The Guardian: “The war against Pope Francis”

Last year, one cardinal, backed by a few retired colleagues, raised the possibility of a formal declaration of heresy – the wilful rejection of an established doctrine of the church, a sin punishable by excommunication. Last month, 62 disaffected Catholics, including one retired bishop and a former head of the Vatican bank, published an open letter that accused Francis of seven specific counts of heretical teaching.

To accuse a sitting pope of heresy is the nuclear option in Catholic arguments. Doctrine holds that the pope cannot be wrong when he speaks on the central questions of the faith; so if he is wrong, he can’t be pope. On the other hand, if this pope is right, all his predecessors must have been wrong.

The question is particularly poisonous because it is almost entirely theoretical. In practice, in most of the world, divorced and remarried couples are routinely offered communion. Pope Francis is not proposing a revolution, but the bureaucratic recognition of a system that already exists, and might even be essential to the survival of the church. If the rules were literally applied, no one whose marriage had failed could ever have sex again. This is not a practical way to ensure there are future generations of Catholics.

Andrew Brown

Interesting long read on a subject I haven’t closely followed, but seems relevant for the current struggles of the Catholic Church. To me, Catholicism has always seemed more restrictive than other Christian churches on many subjects, including the right of priests to marry and, as mentioned in the article, divorce, which I find especially strange for a faith that considers itself ‘universal’. By contrast, Orthodox priests are not allowed into office if they are not married – to set the proper example for their parish. The Orthodox Church is more lenient when it comes to divorce as well, defining a fairly narrow list of cases when it’s permitted.

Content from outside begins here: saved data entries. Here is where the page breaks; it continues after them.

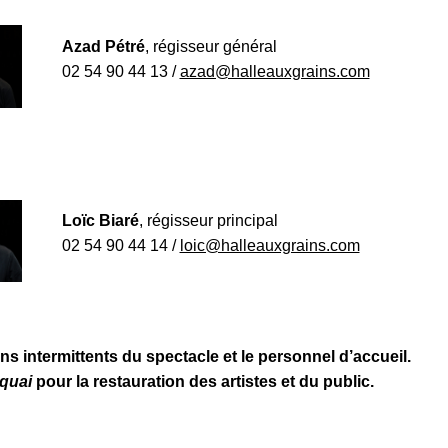
Azad Pétré
, régisseur général
02 54 90 44 13 /
azad@halleauxgrains.com
Loïc Biaré
, régisseur principal
02 54 90 44 14 /
loic@halleauxgrains.com
ns intermittents du spectacle et le personnel d’accueil.
 quai
pour la restauration des artistes et du public.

The newly appointed Pope Francis at the Vatican in 2013
The newly appointed Pope Francis at the Vatican in 2013. Photograph: Osservatore Romano/Reuters

The central dispute is between Catholics who believe that the church should set the agenda for the world, and those who think the world must set the agenda for the church. Those are ideal types: in the real world, any Catholic will be a mixture of those orientations, but in most of them, one will predominate.

Francis is a very pure example of the “outer-directed” or extrovert Catholic, especially compared with his immediate predecessors. His opponents are the introverts. Many were first attracted to the church by its distance from the concerns of the world. A surprising number of the most prominent introverts are converts from American Protestantism, some driven by the shallowness of the intellectual resources they were brought up with, but much more by a sense that liberal Protestantism was dying precisely because it no longer offered any alternative to the society around it. They want mystery and romance, not sterile common sense or conventional wisdom. No religion could flourish without that impulse.

This quote captures the essence of the argument perfectly, but in my humble opinion, it’s a false dilemma. The primary purpose of the Church, of any faith actually, is to set the spiritual agenda for its members and beyond, to provide comfort and acceptance beyond our common everyday concerns, and a vision of something greater than our small selves. The Church should be involved in the ‘real’ world, but not the ‘set the agenda’, instead to offer Christian moral guidance and solutions for the problems of the day.